WEST VALLEY CITY Christmas extended itself this year.
And by the looks of the musical and visual gifts the Trans-Siberian Orchestra left at the E Center Thursday, the audience must have been very good, indeed.
What's more, TSO, as it is known by fans around the country, chose Utah for the final date of its annual Christmas tour.
While other bands sometimes rush through its sets on its last date, TSO featuring guitarists Al Pitrelli and Angus Clark, keyboardist Carmine Giglio, drummer John O'Reilly, bassist Johnny Lee Middleton and pianist Jane Mangini (Pitrelli's wife) took its time and made sure each note and visual aspect of the show was executed with care.
The lasers added to the excitement of the production where the stage lights stopped and the flashpots and other pyrotechnics kicked the show up a notch.
However, the concert wouldn't have been anything without the music. Each one of Pitrelli and Clark's leads touched the soul of the arrangements. The keyboards and piano added reverence to the story line narration by Anthony Gaynor.
Also joining the band was a string octet comprised of seven members of the Utah Symphony & Opera, and Anna Phoebe, TSO's own violinist.
The mix of the show was balanced and clean.
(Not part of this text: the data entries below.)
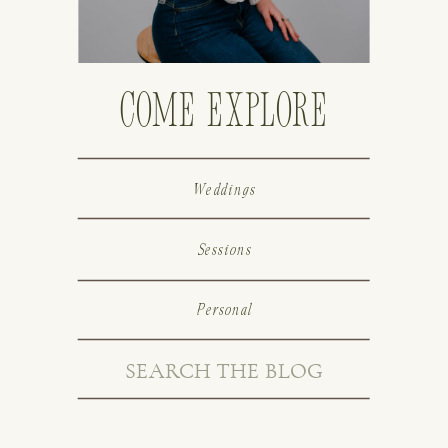
Come Explore
Weddings
Sessions
Personal
Search
for:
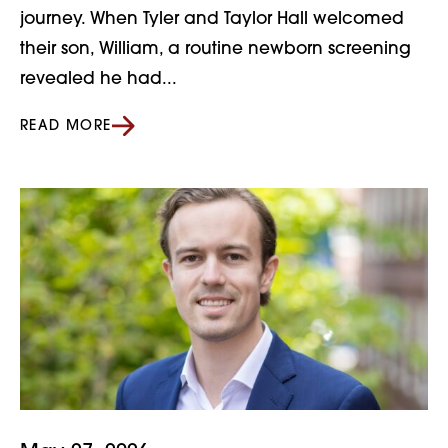
journey. When Tyler and Taylor Hall welcomed
their son, William, a routine newborn screening
revealed he had...
READ MORE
No feedback interrupted the heartfelt vocal solos by Michael Lanning, Jill Gioia, Guy LeMonnier, Tommy Farese and Graham Tracey.
Power chords highlighted classic Christmas carols, such as a medley of "O Come All Ye Faithful" and "O Holy Night." The musicians offered up their musical prowess during "A Mad Russian's Christmas" and the breakthrough single "Christmas Eve/Sarajevo 12/24."
Gioia belted out "Good King Joy," and Farese took center stage during "Ornament." LeMonnier, who has performed in various musical theatre works in New York, filled the hall with his passionate voice on "An Angel Came Down," and Lanning took on the blues with "The Prince of Peace." Not to be left out in the cold, Tracey warmed his hands and the hearts of the audience with "Old City Bar."
During the second half of the show, vocalist Kristin Gorman hit the operatic soprano notes during "Anno Domine," and the keyboardists once more dueled it out with classical, ragtime and blues riffs during "Wish Liszt."
The mixing of rock and classical came to a head with the TSO version of Carl Orff's "Carmina Burana" and Pachelbel's "Canon," rechristened "Christmas Canon Rock." And the audience rewarded the band with a few well-deserved standing ovation. In fact, it didn't want the band to stop and lined up in the E Center lobby for autographs.